[guest author: Matthew Lundy]
The issue of what constitutes the “marital portion” of a retirement plan in Florida is not always clear. Compare Boyett v. Boyett, 703 So. 2d 451 (Fla. 1997) with Nix v. Nix, 930 So. 2d 711 (Fla. 1st DCA 2006); compare also Blaine v. Blaine, 872 So. 2d 383 (Fla. 4th DCA 2004) with Pullo v. Pullo, 926 So. 2d 448 (Fla. 1st DCA 2006). The use of generic marital portion language related to a retirement plan does not constitute a benefit to either party, and especially if the matter at hand is contentious. Although it is sometimes believed that such language benefits one party of another, several circuit and appellate-level cases have resulted in the court interpreting non-specific settlement agreement language to actually favor the non-participant.

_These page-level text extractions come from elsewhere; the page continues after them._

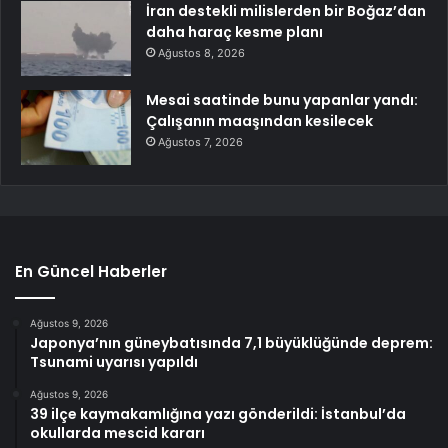
İran destekli milislerden bir Boğaz’dan
daha haraç kesme planı
Ağustos 8, 2026
Mesai saatinde bunu yapanlar yandı:
Çalışanın maaşından kesilecek
Ağustos 7, 2026
En Güncel Haberler
Ağustos 9, 2026
Japonya’nın güneybatısında 7,1 büyüklüğünde deprem:
Tsunami uyarısı yapıldı
Ağustos 9, 2026
39 ilçe kaymakamlığına yazı gönderildi: İstanbul’da
okullarda mescid kararı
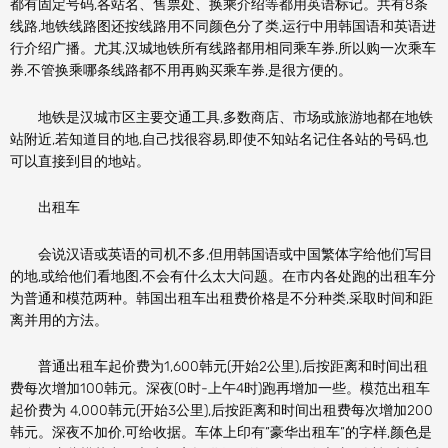
都有固定号码,各站名、售票处、换乘介绍等都用英语标记。共有8条
线路,地铁线路图还按线路用不同颜色分了类,运行中用韩国语和英语进
行介绍广播。尤其,汉城地铁所有线路都用相同乘车券,所以购一次乘车
券,不管换乘哪条线路都不用再购买乘车券,是很方便的。
地铁是汉城市区主要交通工具,多数商店、市场或旅游地都在地铁
站附近,若知道目的地,自己找很容易,即使不知站名记住各站的号码,也
可以直接到目的地站。
出租车
会说汉语或英语的司机不多,但用韩国语或中国繁体字给他们写目
的地,或给他们看地图,不会有什么太大问题。在市内各处跑的出租车分
为普通和模范两种。韩国出租车出租费价格是不分种类,采取时间和距
离并用的方法。
普通出租车起价费为1,600韩元(开始2公里),后按距离和时间出租
费每次增加100韩元。深夜(0时-上午4时)跑再增加一些。模范出租车
起价费为 4,000韩元(开始3公里),后按距离和时间出租费每次增加200
韩元。深夜不加价,可给收据。车体上印有”豪华出租车”的字样,颜色是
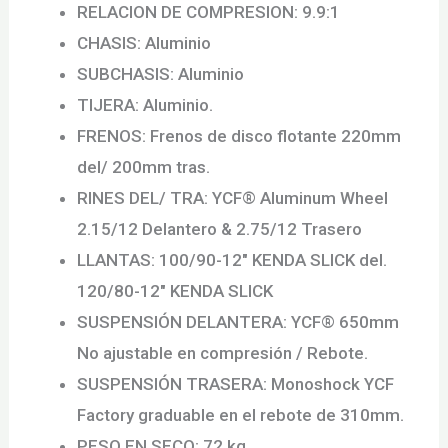
RELACION DE COMPRESION: 9.9:1
CHASIS: Aluminio
SUBCHASIS: Aluminio
TIJERA: Aluminio.
FRENOS: Frenos de disco flotante 220mm
del/ 200mm tras.
RINES DEL/ TRA: YCF® Aluminum Wheel
2.15/12 Delantero & 2.75/12 Trasero
LLANTAS: 100/90-12″ KENDA SLICK del.
120/80-12″ KENDA SLICK
SUSPENSIÓN DELANTERA: YCF® 650mm
No ajustable en compresión / Rebote.
SUSPENSIÓN TRASERA: Monoshock YCF
Factory graduable en el rebote de 310mm.
PESO EN SECO: 72 kg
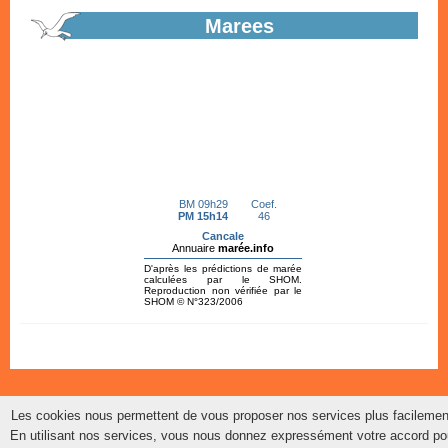
En savoir plus...
Marees
Appel à candidature création d'une...
Projet de boulangerie, pâtisserie en coeur de bourg à Hirel. Dossier
de candidature en ligne.
En savoir plus...
Recensement citoyen
En savoir plus...
Les cookies nous permettent de vous proposer nos services plus facilemen
©2014 Commune de Hirel ■ 2 rue des écoles ■ 35120 HIREL ■ Tous droits
En utilisant nos services, vous nous donnez expressément votre accord po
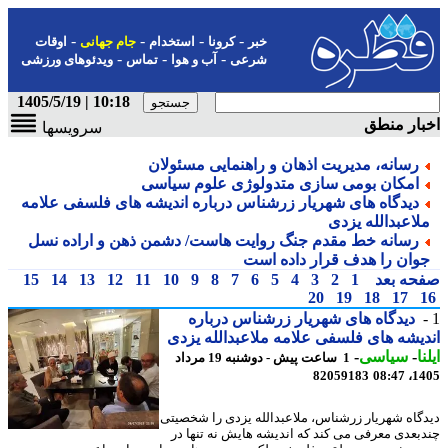
-
-
-
-
خبر
کرونا
استخدام
جام جهانی
اوقات
-
-
-
شرعی
آب و هوا
تماس
ویدئوهای ورزشی
10:18 | 1405/5/19
ار منطق
سرویسها
رسانه، مدیریت اذهان و راهنمایی مسئولان
امکان بومی سازی متدولوژی علوم سیاسی
دیدگاه های شهریار زرشناس درباره اندیشه های فلسفی علامه
لاعبدالله یزدی
رسانه خط مقدم جنگ روایت هاست/ دشمن ذهن و اراده نسل
وان را هدف قرار داده است
حه بعد
1
2
3
4
5
6
7
8
9
10
11
12
13
14
15
20
19
18
17
دیدگاه های شهریار زرشناس درباره
یشه های فلسفی علامه ملاعبدالله یزدی
ا
-
سیاسی
-
1 ساعت پیش - دوشنبه 19 مرداد
82059183
1405
گاه شهریار زرشناس، ملاعبدالله یزدی را شخصیتی
بعدی معرفی می کند که اندیشه هایش نه تنها در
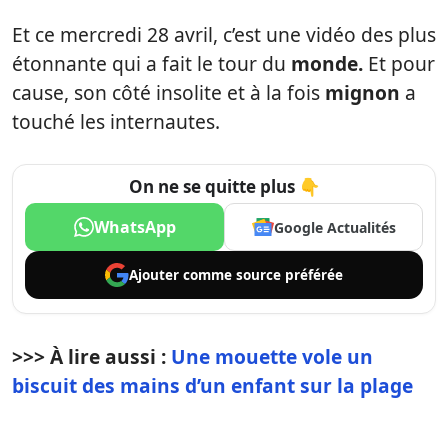
Et ce mercredi 28 avril, c’est une vidéo des plus
étonnante qui a fait le tour du
monde.
Et pour
cause, son côté insolite et à la fois
mignon
a
touché les internautes.
On ne se quitte plus 👇
WhatsApp
Google Actualités
Ajouter comme
source préférée
>>> À lire aussi :
Une mouette vole un
biscuit des mains d’un enfant sur la plage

As a rule of thumb, the more specific you are in your settlement agreements, the more you will be able to hash out issues related to these plans prior to entering into those agreements. In other words, the more specific you are, the more likely it is that issues will be resolved prior to entering into a settlement agreement, versus a post-judgment litigation over the meaning of “marital portion” in your settlement agreement. Thus, if you want to include or exclude cost-of-living adjustments or your passive gains/losses, the best practice is to specifically state whether you want to include or exclude those things.